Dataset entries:
********************
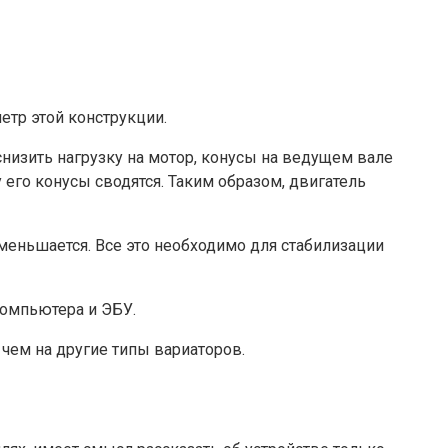
етр этой конструкции.
снизить нагрузку на мотор, конусы на ведущем вале
его конусы сводятся. Таким образом, двигатель
еньшается. Все это необходимо для стабилизации
компьютера и ЭБУ.
 чем на другие типы вариаторов.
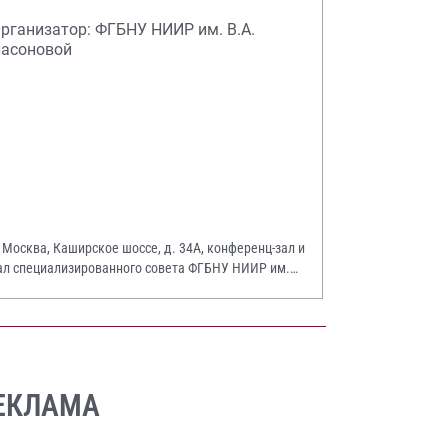
рганизатор: ФГБНУ НИИР им. В.А.
асоновой
. Москва, Каширское шоссе, д. 34А, конференц-зал и
ал специализированного совета ФГБНУ НИИР им.
.А. Насоновой
ЕКЛАМА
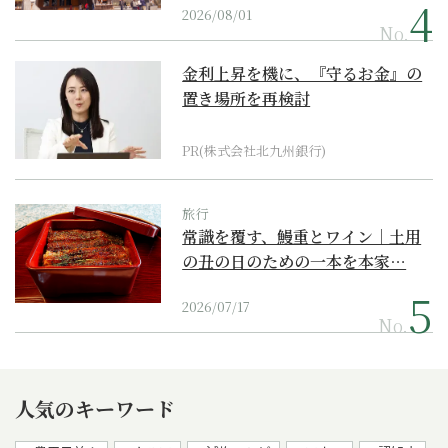
2026/08/01
No.
金利上昇を機に、『守るお金』の
置き場所を再検討
PR(株式会社北九州銀行)
旅行
常識を覆す、鰻重とワイン｜土用
の丑の日のための一本を本家…
2026/07/17
No.
人気のキーワード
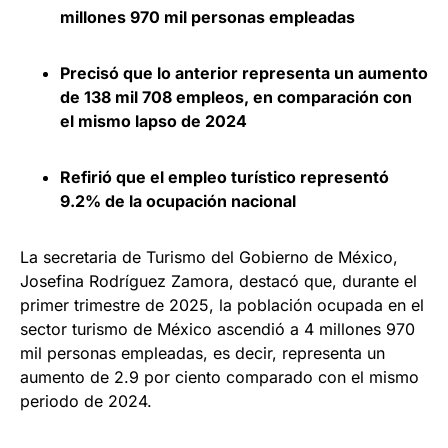
millones 970 mil personas empleadas
Precisó que lo anterior representa un aumento
de 138 mil 708 empleos, en comparación con
el mismo lapso de 2024
Refirió que el empleo turístico representó
9.2% de la ocupación nacional
La secretaria de Turismo del Gobierno de México,
Josefina Rodríguez Zamora, destacó que, durante el
primer trimestre de 2025, la población ocupada en el
sector turismo de México ascendió a 4 millones 970
mil personas empleadas, es decir, representa un
aumento de 2.9 por ciento comparado con el mismo
periodo de 2024.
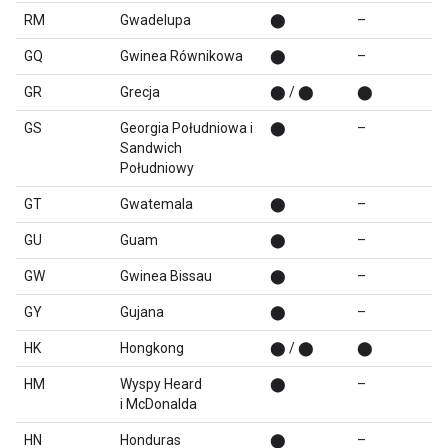
RM
Gwadelupa
⬤
–
GQ
Gwinea Równikowa
⬤
–
GR
Grecja
⬤ / ⬤
⬤
GS
Georgia Południowa i
⬤
–
Sandwich
Południowy
GT
Gwatemala
⬤
–
GU
Guam
⬤
–
GW
Gwinea Bissau
⬤
–
GY
Gujana
⬤
–
HK
Hongkong
⬤ / ⬤
⬤
HM
Wyspy Heard
⬤
–
i McDonalda
HN
Honduras
⬤
–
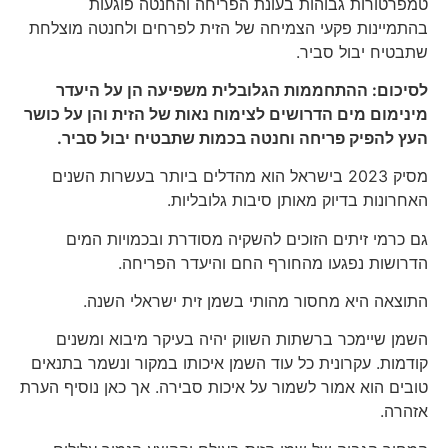
טמפרטורות גבוהות בעונת הפריחה והחנטה פוגעות
בהתמיינות פקעי הצמיחה של הזית לפרחים ולחנטה מוצלחת
שתבטיח יבול סביר.
לסיכום: ההתחממות הגלובלית משפיעה הן על היעדר
מינימום מים הדרושים לצימוח נאות של הזית והן על כושר
העץ להפיק פריחה וחנטה בכמות שתבטיח יבול סביר.
מסיק 2023 בישראל הוא מהדלים ביותר בעשרות השנים
האחרונות בדיוק מאותן סיבות גלובליות.
גם כרמי זיתים הזוכים להשקיה מסודרת ובכמויות המים
הדרושות נפגעו מהחורף החם והיעדר הפריחה.
התוצאה היא מחסור מהותי בשמן זית ישראלי השנה.
השמן שיימכר ברשתות השווק יהיה בעיקר מיבוא ומשנים
קודמות. עקרונית כל עוד השמן איכותו במקור ונשמר בתנאים
טובים הוא אמור לשמור על איכות סבירה. אך כאן נוסיף הערת
אזהרה.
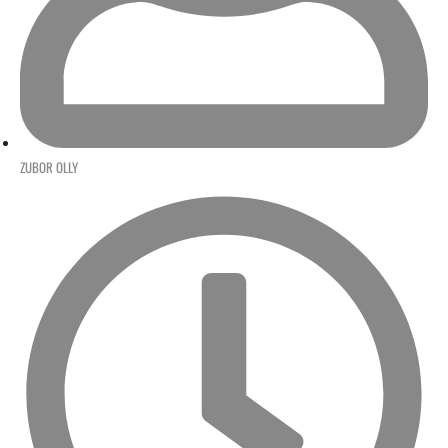
ZUBOR OLLY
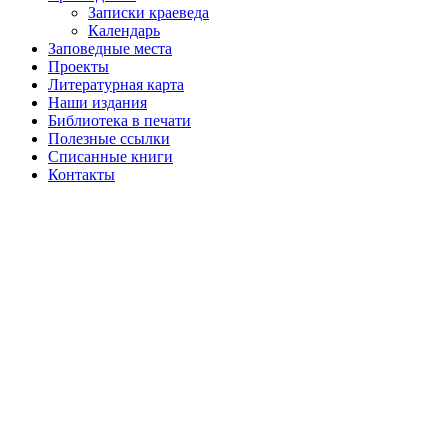
Записки краеведа
Календарь
Заповедные места
Проекты
Литературная карта
Наши издания
Библиотека в печати
Полезные ссылки
Списанные книги
Контакты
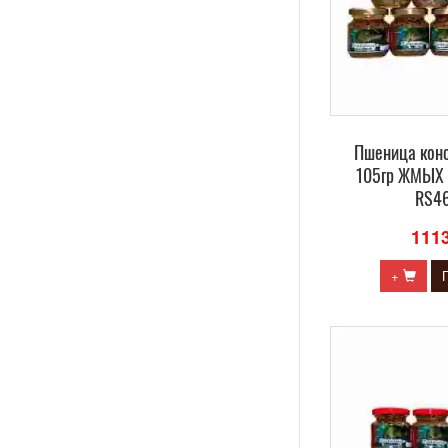
Пшеница кон
105гр ЖМЫХ 1
RS4
111
+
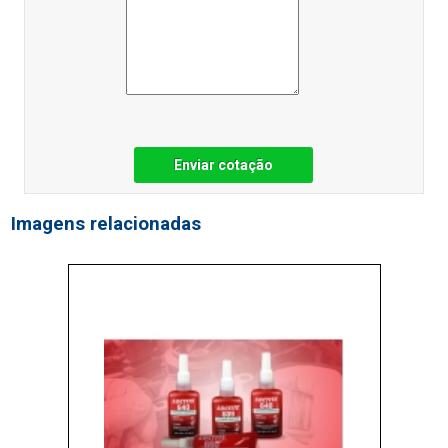
Enviar cotação
Imagens relacionadas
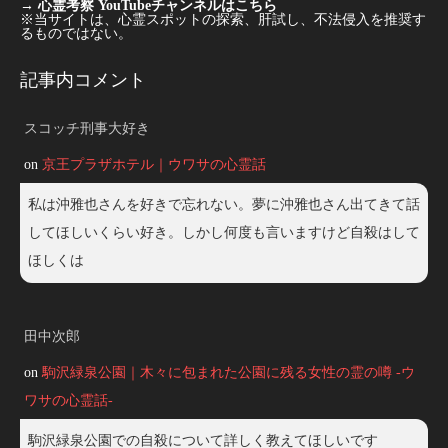
→
心霊考察 YouTubeチャンネルはこちら
※当サイトは、心霊スポットの探索、肝試し、不法侵入を推奨す
るものではない。
記事内コメント
スコッチ刑事大好き
on
京王プラザホテル｜ウワサの心霊話
私は沖雅也さんを好きで忘れない。夢に沖雅也さん出てきて話
してほしいくらい好き。しかし何度も言いますけど自殺はして
ほしくは
田中次郎
on
駒沢緑泉公園｜木々に包まれた公園に残る女性の霊の噂 -ウ
ワサの心霊話-
駒沢緑泉公園での自殺について詳しく教えてほしいです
********************
ACTIVITY |
Could you output every entry exactly as written, skipping the pictures?

SOLUTION TO THE EXERCISE |
етр этой конструкции.
снизить нагрузку на мотор, конусы на ведущем вале
его конусы сводятся. Таким образом, двигатель
еньшается. Все это необходимо для стабилизации
компьютера и ЭБУ.
 чем на другие типы вариаторов.
рганизатор: ФГБНУ НИИР им. В.А.
асоновой
. Москва, Каширское шоссе, д. 34А, конференц-зал и
ал специализированного совета ФГБНУ НИИР им.
.А. Насоновой
ЕКЛАМА
2026/08/01
No.
金利上昇を機に、『守るお金』の
置き場所を再検討
PR(株式会社北九州銀行)
旅行
常識を覆す、鰻重とワイン｜土用
の丑の日のための一本を本家…
2026/07/17
No.
人気のキーワード
millones 970 mil personas empleadas
Precisó que lo anterior representa un aumento
de 138 mil 708 empleos, en comparación con
el mismo lapso de 2024
Refirió que el empleo turístico representó
9.2% de la ocupación nacional
La secretaria de Turismo del Gobierno de México,
Josefina Rodríguez Zamora, destacó que, durante el
primer trimestre de 2025, la población ocupada en el
sector turismo de México ascendió a 4 millones 970
mil personas empleadas, es decir, representa un
aumento de 2.9 por ciento comparado con el mismo
periodo de 2024.
RM
Gwadelupa
⬤
–
GQ
Gwinea Równikowa
⬤
–
GR
Grecja
⬤ / ⬤
⬤
GS
Georgia Południowa i
⬤
–
Sandwich
Południowy
GT
Gwatemala
⬤
–
GU
Guam
⬤
–
GW
Gwinea Bissau
⬤
–
GY
Gujana
⬤
–
HK
Hongkong
⬤ / ⬤
⬤
HM
Wyspy Heard
⬤
–
i McDonalda
HN
Honduras
⬤
–
טמפרטורות גבוהות בעונת הפריחה והחנטה פוגעות
בהתמיינות פקעי הצמיחה של הזית לפרחים ולחנטה מוצלחת
שתבטיח יבול סביר.
לסיכום: ההתחממות הגלובלית משפיעה הן על היעדר
מינימום מים הדרושים לצימוח נאות של הזית והן על כושר
העץ להפיק פריחה וחנטה בכמות שתבטיח יבול סביר.
מסיק 2023 בישראל הוא מהדלים ביותר בעשרות השנים
האחרונות בדיוק מאותן סיבות גלובליות.
גם כרמי זיתים הזוכים להשקיה מסודרת ובכמויות המים
הדרושות נפגעו מהחורף החם והיעדר הפריחה.
התוצאה היא מחסור מהותי בשמן זית ישראלי השנה.
השמן שיימכר ברשתות השווק יהיה בעיקר מיבוא ומשנים
קודמות. עקרונית כל עוד השמן איכותו במקור ונשמר בתנאים
טובים הוא אמור לשמור על איכות סבירה. אך כאן נוסיף הערת
אזהרה.
ZUBOR OLLY
Записки краеведа
Календарь
Заповедные места
Проекты
Литературная карта
Наши издания
Библиотека в печати
Полезные ссылки
Списанные книги
Контакты
Пшеница кон
105гр ЖМЫХ 1
RS4
111
+
Enviar cotação
Imagens relacionadas
→
心霊考察 YouTubeチャンネルはこちら
※当サイトは、心霊スポットの探索、肝試し、不法侵入を推奨す
るものではない。
記事内コメント
スコッチ刑事大好き
on
京王プラザホテル｜ウワサの心霊話
私は沖雅也さんを好きで忘れない。夢に沖雅也さん出てきて話
してほしいくらい好き。しかし何度も言いますけど自殺はして
ほしくは
田中次郎
on
駒沢緑泉公園｜木々に包まれた公園に残る女性の霊の噂 -ウ
ワサの心霊話-
駒沢緑泉公園での自殺について詳しく教えてほしいです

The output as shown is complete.